Yes, when I take a moment to look at Maslow's Hierarchy of Needs, it becomes apparent that perhaps for the first time in my life, the bottom four layers are fully met. 

And beyond that, I am not weighed down by the hurry-up-and-achieve attitude that I feel permeates American culture. As soon as an individual gets a job or a degree, people begin to ask about the next step, the next degree or certification. As soon as you marry, then people ask about the house you will buy or the children you will have. If you run a 5K, then you will be asked about the 10K or marathon you will run next. There is this continual push to be climbing a mountain or a ladder. What is our aversion to simply being content? Being satisfied? Just Being? 

You see, this struck me clearly and directly one night this week. I came home from work on Tuesday and began to make dinner. In the U.S. I felt that making dinner was an act to be rushed or hurried through.....make the food, eat the food.....and get on to what's next on the list. The next scheduled task. That is not true of my life in Mongolia. I do have to get up and go to work five days a week, but outside of that I have very few obligations or schedules. Mongolians do not schedule more than a day or two out, generally speaking. They make their days up as they go, following their feelings, interest, and the opportunities that arise. 

As I peeled, sliced, and seasoned potatoes, I found incredible joy in the simple act of making food for myself and my loved one. Once the potatoes were in the oven, I cooked bacon and then the burgers. I flipped the potatoes. I put the bacon on, and melted cheese over it all. I listened to music and sipped a little wine. Zorig was busy in the living room on the computer, though we enjoyed bits of conversation here and there. When the meal was ready, we ate. 

This life is about satisfaction. About enjoying the simple acts of life and love. When was the last time you felt content? That you did not feel pushed to provide the NEXT something.....? 

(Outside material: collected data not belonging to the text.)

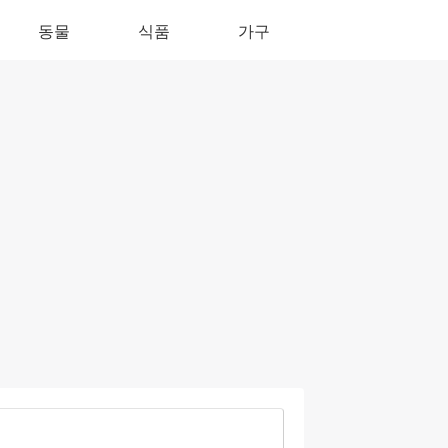
동물
식품
가구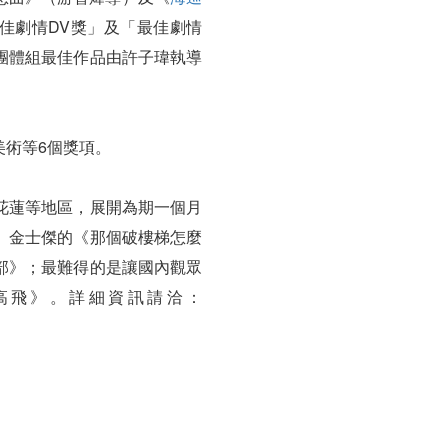
佳劇情DV獎」及「最佳劇情
團體組最佳作品由許子瑋執導
美術等6個獎項。
花蓮等地區，展開為期一個月
、金士傑的《那個破樓梯怎麼
部》；最難得的是讓國內觀眾
高飛》。詳細資訊請洽：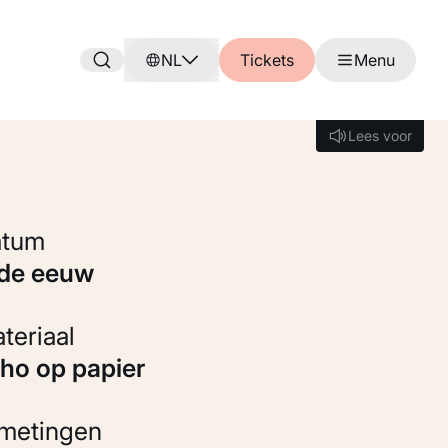
NL
Tickets
Menu
Lees voor
Lees voor
Datum
9de eeuw
Materiaal
itho op papier
fmetingen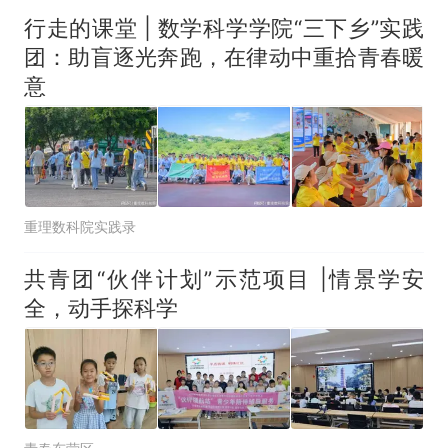
人只有2个厕所；客服回应：并
因老师一句“跟我回家”改写了
行走的课堂 | 数学科学学院“三下乡”实践
非每架飞机都会发放西梅汁
人生
团：助盲逐光奔跑，在律动中重拾青春暖
意
重理数科院实践录
共青团“伙伴计划”示范项目 |情景学安
全，动手探科学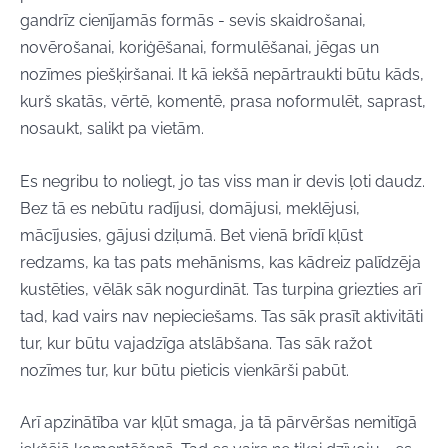
gandrīz cienījamās formās - sevis skaidrošanai,
novērošanai, koriģēšanai, formulēšanai, jēgas un
nozīmes piešķiršanai. It kā iekšā nepārtraukti būtu kāds,
kurš skatās, vērtē, komentē, prasa noformulēt, saprast,
nosaukt, salikt pa vietām.
Es negribu to noliegt, jo tas viss man ir devis ļoti daudz.
Bez tā es nebūtu radījusi, domājusi, meklējusi,
mācījusies, gājusi dziļumā. Bet vienā brīdī kļūst
redzams, ka tas pats mehānisms, kas kādreiz palīdzēja
kustēties, vēlāk sāk nogurdināt. Tas turpina griezties arī
tad, kad vairs nav nepieciešams. Tas sāk prasīt aktivitāti
tur, kur būtu vajadzīga atslābšana. Tas sāk ražot
nozīmes tur, kur būtu pieticis vienkārši pabūt.
Arī apzinātība var kļūt smaga, ja tā pārvēršas nemitīgā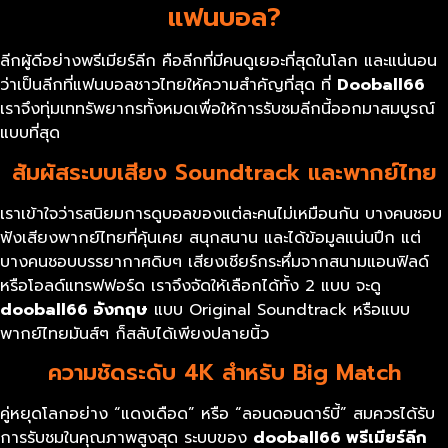
แฟนบอล?
ลีกผู้ดีอย่างพรีเมียร์ลีก คือลีกที่มีคนดูเยอะที่สุดในโลก และแน่นอน
ว่าเป็นลีกที่แฟนบอลชาวไทยให้ความสำคัญที่สุด ที่
Dooball66
เราจึงทุ่มเททรัพยากรทั้งหมดเพื่อให้การรับชมลีกนี้ออกมาสมบูรณ์
แบบที่สุด
สัมผัสระบบเสียง Soundtrack และพากย์ไทย
เราเข้าใจว่ารสนิยมการดูบอลของแต่ละคนไม่เหมือนกัน บางคนชอบ
ฟังเสียงพากย์ไทยที่คุ้นเคย สนุกสนาน และได้ข้อมูลแน่นปึก แต่
บางคนชอบบรรยากาศดิบๆ เสียงเชียร์กระหึ่มจากสนามแอนฟิลด์
หรือโอลด์แทรฟฟอร์ด เราจึงจัดให้เลือกได้ทั้ง 2 แบบ จะดู
dooball66
อังกฤษ
แบบ Original Soundtrack หรือแบบ
พากย์ไทยมันส์ๆ ก็สลับได้เพียงปลายนิ้ว
ความชัดระดับ 4K สำหรับ Big Match
คู่หยุดโลกอย่าง “แดงเดือด” หรือ “ลอนดอนดาร์บี้” สมควรได้รับ
การรับชมในคุณภาพสูงสุด ระบบของ
dooball66
พรีเมียร์ลีก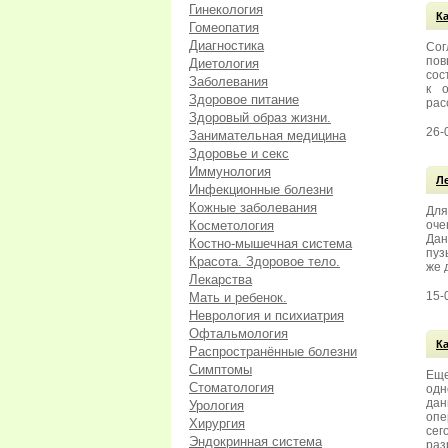
Гинекология
К
Гомеопатия
Диагностика
Сог
пов
Диетология
сос
Заболевания
к о
Здоровое питание
рас
Здоровый образ жизни.
26-
Занимательная медицина
Здоровье и секс
Иммунология
Л
Инфекционные болезни
Кожные заболевания
Для
Косметология
оче
Дан
Костно-мышечная система
пуз
Красота. Здоровое тело.
же 
Лекарства
15-
Мать и ребенок.
Неврология и психиатрия
Офтальмология
К
Распространённые болезни
Симптомы
Еще
Стоматология
одн
дан
Урология
опе
Хирургия
сег
Эндокринная система
раз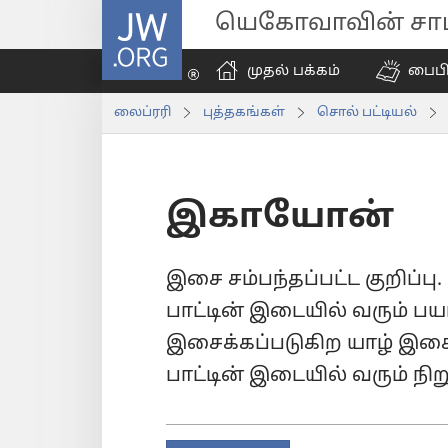
JW.ORG
யெகோவாவின் சாட்
முதல் பக்கம்
பைப
லைப்ரரி
புத்தகங்கள்
சொல் பட்டியல்
இகாயோன்
இசை சம்பந்தப்பட்ட குறிப்ப
பாட்டின் இடையில் வரும் பயப
இசைக்கப்படுகிற யாழ் இசை
பாட்டின் இடையில் வரும் நிறு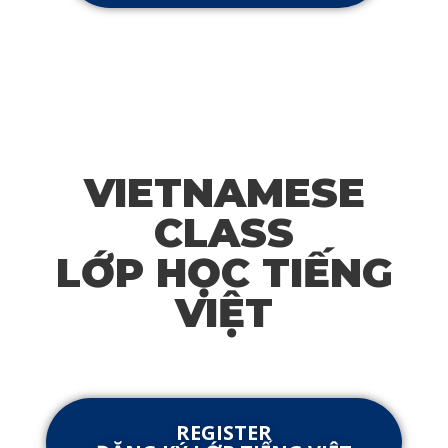
VIETNAMESE
CLASS
LỚP HỌC TIẾNG
VIỆT
REGISTER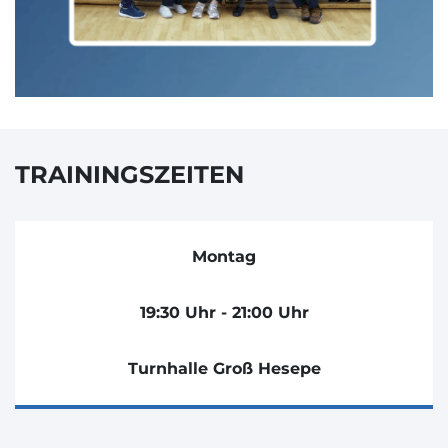
TRAININGSZEITEN
Montag
19:30 Uhr - 21:00 Uhr
Turnhalle Groß Hesepe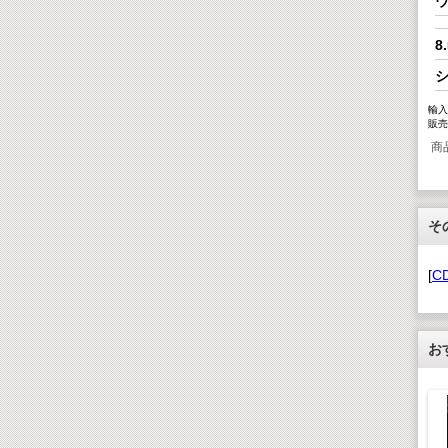
ウ
シ
輸入元
販売元
商
そ
[
C
お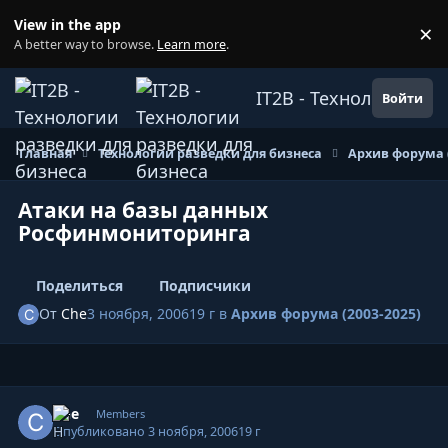
Перейти к содержанию
View in the app
×
Di
A better way to browse.
Learn more
.
IT2B - Технологии ра
Войти
Главная
Технологии разведки для бизнеса
Архив форума (
Атаки на базы данных
Росфинмониторинга
Поделиться
Подписчики
От
Che
3 ноября, 2006
19 г
в
Архив форума (2003-2025)
Author stats
Che
Members
Опубликовано
3 ноября, 2006
19 г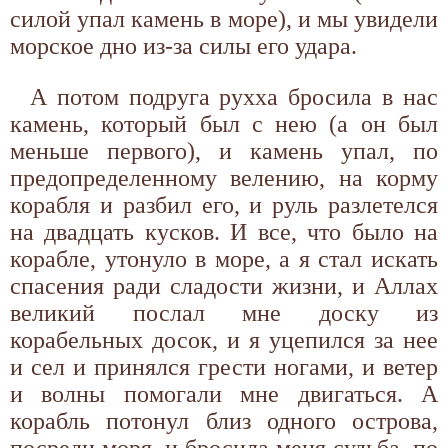
силой упал камень в море), и мы увидели
морское дно из-за силы его удара.
А потом подруга рухха бросила в нас
камень, который был с нею (а он был
меньше первого), и камень упал, по
предопределенному велению, на корму
корабля и разбил его, и руль разлетелся
на двадцать кусков. И все, что было на
корабле, утонуло в море, а я стал искать
спасения ради сладости жизни, и Аллах
великий послал мне доску из
корабельных досок, и я уцепился за нее
и сел и принялся грести ногами, и ветер
и волны помогали мне двигаться. А
корабль потонул близ одного острова,
посреди моря, и бросила меня судьба, по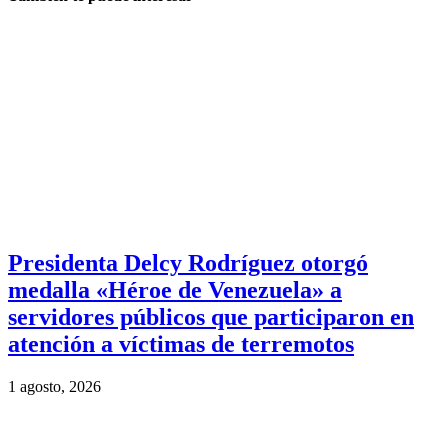
Presidenta Delcy Rodríguez otorgó
medalla «Héroe de Venezuela» a
servidores públicos que participaron en
atención a víctimas de terremotos
1 agosto, 2026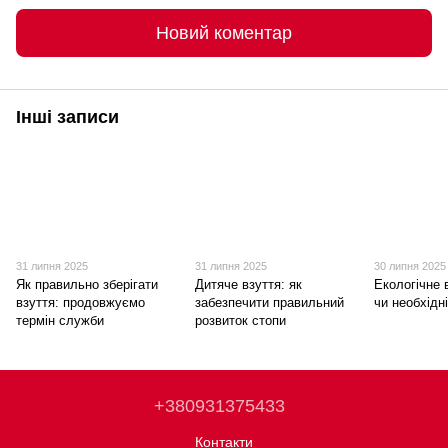
Новий коментар
Інші записи
31 липня 2025
31 липня 2025
30 липня 2025
Як правильно зберігати
Дитяче взуття: як
Екологічне 
взуття: продовжуємо
забезпечити правильний
чи необхідн
термін служби
розвиток стопи
+380931375433
Контакти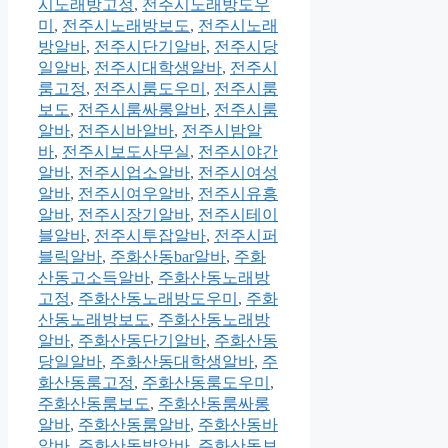
시노래방고정
,
전주시노래방도우
미
,
전주시노래방보도
,
전주시노래
방알바
,
전주시단기알바
,
전주시당
일알바
,
전주시대학생알바
,
전주시
룸고정
,
전주시룸도우미
,
전주시룸
보도
,
전주시룸싸롱알바
,
전주시룸
알바
,
전주시바알바
,
전주시밤알
바
,
전주시보도사무실
,
전주시야간
알바
,
전주시업소알바
,
전주시여성
알바
,
전주시여우알바
,
전주시유흥
알바
,
전주시장기알바
,
전주시테이
블알바
,
전주시투잡알바
,
전주시퍼
블릭알바
,
주화산동bar알바
,
주화
산동고소득알바
,
주화산동노래방
고정
,
주화산동노래방도우미
,
주화
산동노래방보도
,
주화산동노래방
알바
,
주화산동단기알바
,
주화산동
당일알바
,
주화산동대학생알바
,
주
화산동룸고정
,
주화산동룸도우미
,
주화산동룸보도
,
주화산동룸싸롱
알바
,
주화산동룸알바
,
주화산동바
알바
,
주화산동밤알바
,
주화산동보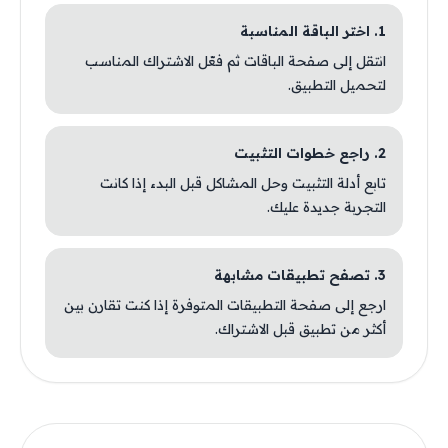
1. اختر الباقة المناسبة
انتقل إلى صفحة الباقات ثم فعّل الاشتراك المناسب
لتحميل التطبيق.
2. راجع خطوات التثبيت
تابع أدلة التثبيت وحل المشاكل قبل البدء إذا كانت
التجربة جديدة عليك.
3. تصفح تطبيقات مشابهة
ارجع إلى صفحة التطبيقات المتوفرة إذا كنت تقارن بين
أكثر من تطبيق قبل الاشتراك.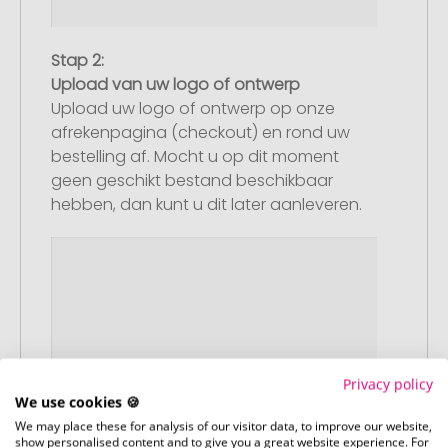
Stap 2:
Upload van uw logo of ontwerp
Upload uw logo of ontwerp op onze
afrekenpagina (checkout) en rond uw
bestelling af. Mocht u op dit moment
geen geschikt bestand beschikbaar
hebben, dan kunt u dit later aanleveren.
Privacy policy
We use cookies 🍪
We may place these for analysis of our visitor data, to improve our website,
show personalised content and to give you a great website experience. For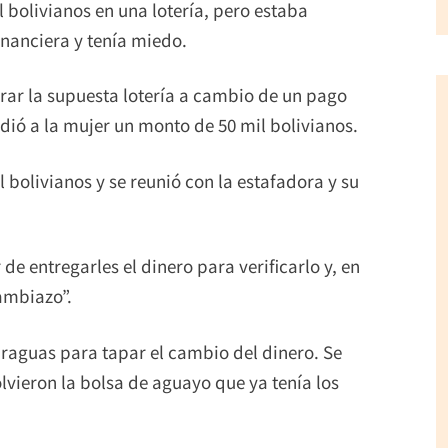
 bolivianos en una lotería, pero estaba
inanciera y tenía miedo.
ar la supuesta lotería a cambio de un pago
idió a la mujer un monto de 50 mil bolivianos.
l bolivianos y se reunió con la estafadora y su
de entregarles el dinero para verificarlo y, en
ambiazo”.
araguas para tapar el cambio del dinero. Se
lvieron la bolsa de aguayo que ya tenía los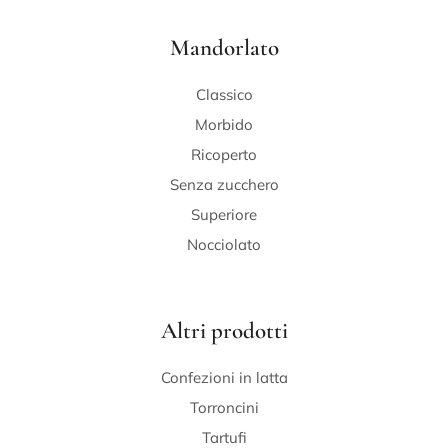
Mandorlato
Classico
Morbido
Ricoperto
Senza zucchero
Superiore
Nocciolato
Altri prodotti
Confezioni in latta
Torroncini
Tartufi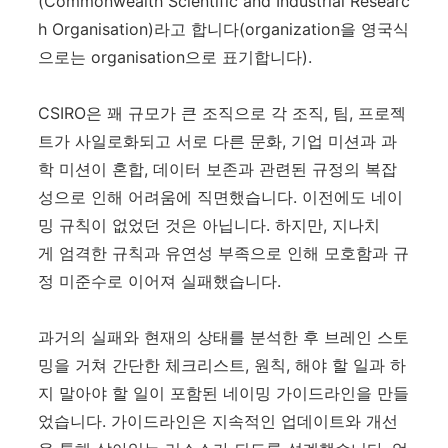
(Commonwealth Scientific and Industrial Researc
h Organisation)라고 합니다(organization을 영국식
으로는 organisation으로 표기합니다).
CSIRO은 꽤 규모가 큰 조직으로 각 조직, 팀, 프로젝
트가 사일로화되고 서로 다른 문화, 기업 미션과 과
학 미션이 혼합, 데이터 보존과 관련된 규정의 복잡
성으로 인해 어려움에 직면했습니다. 이전에도 네이
밍 규칙이 없었던 것은 아닙니다. 하지만, 지나치
게 엄격한 규칙과 유연성 부족으로 인해 모호함과 규
정 미준수로 이어져 실패했습니다.
과거의 실패와 현재의 상태를 분석한 후 브레인 스토
밍을 거쳐 간단한 체크리스트, 원칙, 해야 할 일과 하
지 말아야 할 일이 포함된 네이밍 가이드라인을 만들
었습니다. 가이드라인은 지속적인 업데이트와 개선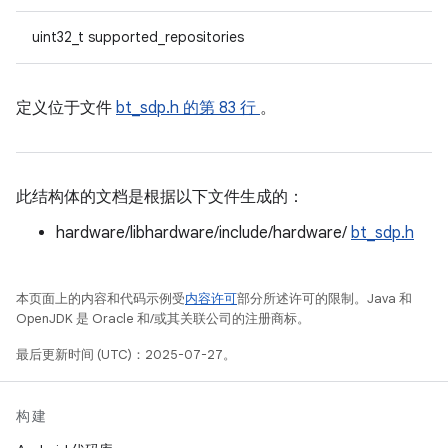
uint32_t supported_repositories
定义位于文件
bt_sdp.h
的第 83 行
。
此结构体的文档是根据以下文件生成的：
hardware/libhardware/include/hardware/
bt_sdp.h
本页面上的内容和代码示例受
内容许可
部分所述许可的限制。Java 和
OpenJDK 是 Oracle 和/或其关联公司的注册商标。
最后更新时间 (UTC)：2025-07-27。
构建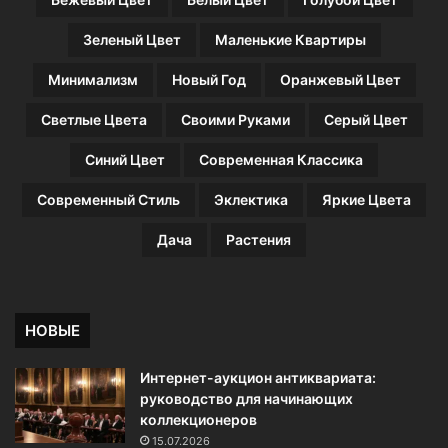
г
о
Зеленый Цвет
Маленькие Квартиры
д
а
Минимализм
Новый Год
Оранжевый Цвет
Светлые Цвета
Своими Руками
Серый Цвет
Синий Цвет
Современная Классика
Современный Стиль
Эклектика
Яркие Цвета
Дача
Растения
НОВЫЕ
Интернет-аукцион антиквариата:
руководство для начинающих
коллекционеров
15.07.2026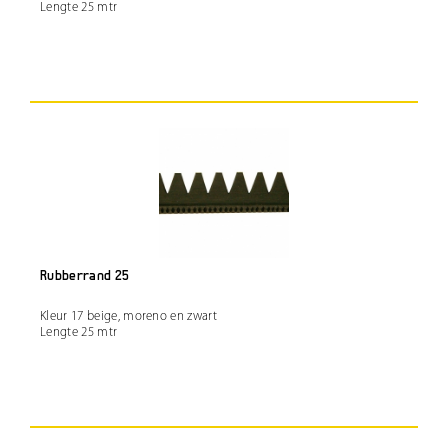
Lengte 25 mtr
Rubberrand 25
Kleur 17 beige, moreno en zwart
Lengte 25 mtr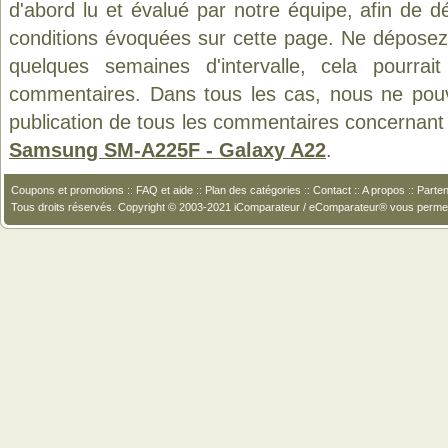
d'abord lu et évalué par notre équipe, afin de d
conditions évoquées sur cette page. Ne déposez 
quelques semaines d'intervalle, cela pourrait
commentaires. Dans tous les cas, nous ne pouvo
publication de tous les commentaires concernant 
Samsung SM-A225F - Galaxy A22
.
Coupons et promotions
::
FAQ et aide
::
Plan des catégories
::
Contact
::
A propos
::
Parten
Tous droits réservés. Copyright © 2003-2021 iComparateur / eComparateur® vous perme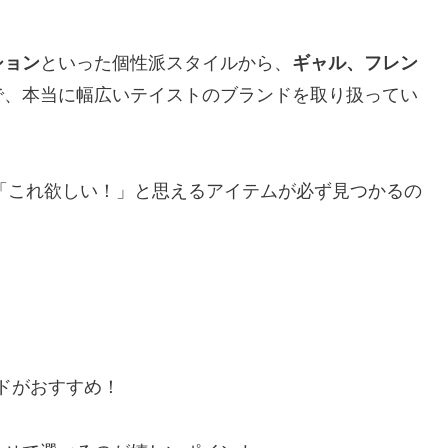
ション
といった個性派スタイルから、
ギャル、フレン
で、本当に幅広いテイストのブランドを取り扱ってい
「これ欲しい！」と思えるアイテムが必ず見つかるの
ドがおすすめ！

  1. I don't know that I've ever felt relieved of that pressure, though admittedly much of it is self-created. I've never been good at being settled into life physically or mentally. And I'm pretty sure that has been both a source of great joy and sorrow in my life. Thanks for sharing and reminding me that I should give contentment a try.

    1. EJ--You are absolutely correct. Anything we choose to suffer from is self-created, self-inflicted, or self-allowed. Free will is a lovely gift.....but one that is not always easy to wield with grace and intention. And we unfortunately get sucked into the herd mentality by nature of being a human living within a society. Thanks for sharing!!

  2. HJ, you have captured my life contentment. It is so wonderful to just be happy and excited in what one is doing - liking ones work and friends. My only two concerns are money security and my health. I enjoy four wonderful!!!!! children and living and working in the 17 hundreds. Thanks for blog entry! One of your best!!!

    1. Thanks, Mom! Yes, it is a great space to live within. I am loving this life in Mongolia with Zorig & Enji. Thanks for supporting me every step of the journey to get here. Love you.